Par où l'on voit clairement que celui qui disait : " Mon péché est trop grand pour mériter que Dieu me le pardonne" se trompait étrangement (Gn IV, 13), à moins qu'on ne dise qu'il n'était pas des membres de Jésus-Christ, que les mérites de Jésus-Christ ne lui appartenaient pas, qu'il ne pouvait les regarder comme son bien, ni s'attribuer les mérites de son chef ainsi qu'un membre peut réclamer comme sien ce qui est à son chef. Mais pour moi, ce que je ne trouve pas en moi, je le prends avec confiance dans les entrailles du Sauveur, parce qu'elles sont toutes pleines d'amour et qu'il y a assez d'ouvertures dans son corps sacré, par où elles peuvent se répandre. Ils ont percé de clous ses mains et ses pieds, et son côté d'une lance; et par ces ouvertures, je puis sucer le miel de la pierre, et goûter l'huile de ce dur caillou, c'est-à-dire goûter et voir combien le Seigneur est doux. Il formait en cet état des pensées de paix, et je n'en savais rien. Car qui connaît les desseins du Seigneur, ou qui a jamais eu part à ces conseils? Mais ces clous dont il a été percé, sont devenus pour moi comme des clefs, qui m'ont ouvert le trésor de ses secrets et fait voir la volonté du Seigneur. Et pourquoi ne la verrais-je pas au travers de ses plaies? Ses clous et ses blessures crient hautement que Dieu est vraiment en Jésus-Christ et qu'il y réconcilie le monde avec lui-même. Ce fer a traversé son âme et touché son coeur, afin qu'il sût compatir à mes infirmités. Le secret de son coeur se voit par les ouvertures de son corps, on voit le grand mystère de sa bonté infinie, les entrailles de la miséricorde de notre Dieu par laquelle ce soleil levant nous est venu visiter du ciel. Pourquoi ses entrailles ne se verraient-elles pas par ses plaies? Car, comment, Seigneur, pouviez-vous faire éclater davantage l'excès de votre bonté et de votre miséricorde, que par ces blessures cruelles que vous avez souffertes pour nous? Personne ne peut donner de plus grandes preuves de sa charité, que d'exposer sa vie pour ceux qui sont destinés et condamnés à la mort.

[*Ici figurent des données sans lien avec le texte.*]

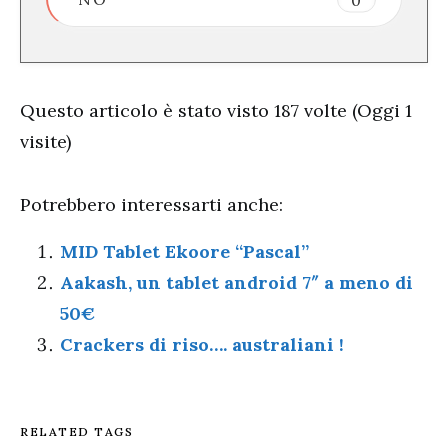
Questo articolo è stato visto 187 volte (Oggi 1
visite)
Potrebbero interessarti anche:
MID Tablet Ekoore “Pascal”
Aakash, un tablet android 7″ a meno di
50€
Crackers di riso…. australiani !
RELATED TAGS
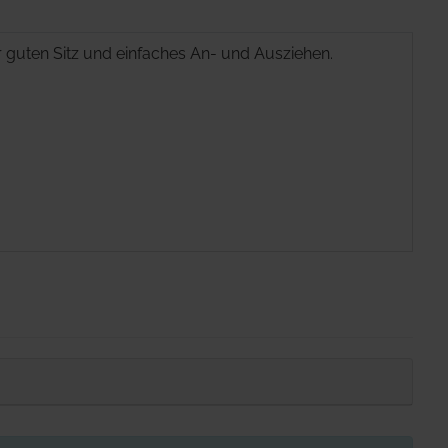
 guten Sitz und einfaches An- und Ausziehen.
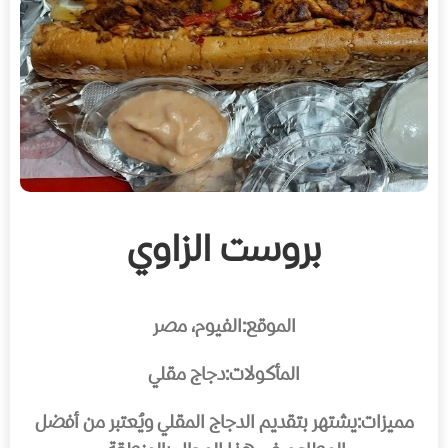
بروست الزاوي
الموقع:
الفيوم، مصر
المأكولات:
دجاج مقلي
مميزات:
يشتهر بتقديم الدجاج المقلي ويُعتبر من أفضل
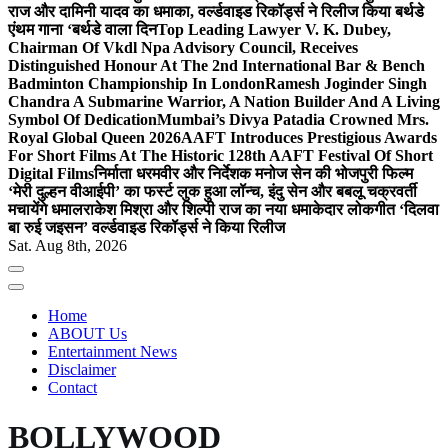
राज और दामिनी यादव का धमाका, वर्ल्डवाइड रिकॉर्ड्स ने रिलीज किया बर्थडे
एंथम गाना ‘बर्थडे वाला दिन
Top Leading Lawyer V. K. Dubey,
Chairman Of Vkdl Npa Advisory Council, Receives
Distinguished Honour At The 2nd International Bar & Bench
Badminton Championship In London
Ramesh Joginder Singh
Chandra A Submarine Warrior, A Nation Builder And A Living
Symbol Of Dedication
Mumbai’s Divya Patadia Crowned Mrs.
Royal Global Queen 2026
AAFT Introduces Prestigious Awards
For Short Films At The Historic 128th AAFT Festival Of Short
Digital Films
निर्माता धरमवीर और निर्देशक मनोज सेन की भोजपुरी फिल्म
‘मेरी दुल्हन वीआईपी’ का फर्स्ट लुक हुआ लॉन्च, इंदु सेन और बबलू चक्रवर्ती
मचायेंगे धमाल
राकेश मिश्रा और शिल्पी राज का नया धमाकेदार लोकगीत ‘दिलवा
बा रुई जइसन’ वर्ल्डवाइड रिकॉर्ड्स ने किया रिलीज
Sat. Aug 8th, 2026
Home
ABOUT Us
Entertainment News
Disclaimer
Contact
BOLLYWOOD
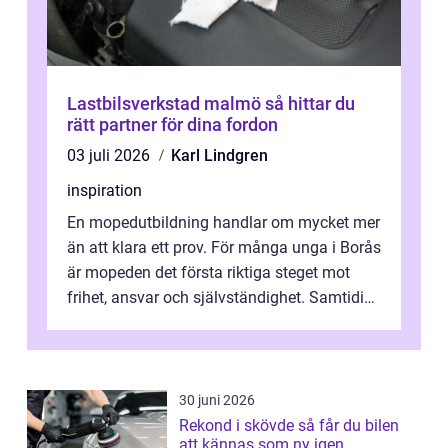
Lastbilsverkstad malmö så hittar du
rätt partner för dina fordon
03 juli 2026
Karl Lindgren
inspiration
En mopedutbildning handlar om mycket mer
än att klara ett prov. För många unga i Borås
är mopeden det första riktiga steget mot
frihet, ansvar och självständighet. Samtidigt
kan regler, bokningar, teo...
30 juni 2026
Rekond i skövde så får du bilen
att kännas som ny igen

La miséricorde du Seigneur est donc la matière de mes mérites. J'en aurai toujours tant qu'il daignera avoir de la compassion pour moi. Et ils seront abondants si les miséricordes sont abondantes. Je me sens coupable de plusieurs péchés, il est vrai, mais la grâce a surabondé où le péché abondait auparavant (Rm V, 20). Si les miséricordes du Seigneur sont éternelles pour moi, je chanterai éternellement les miséricordes du Seigneur. (Ps CII, 27 et Ps VXXXVIII, 1).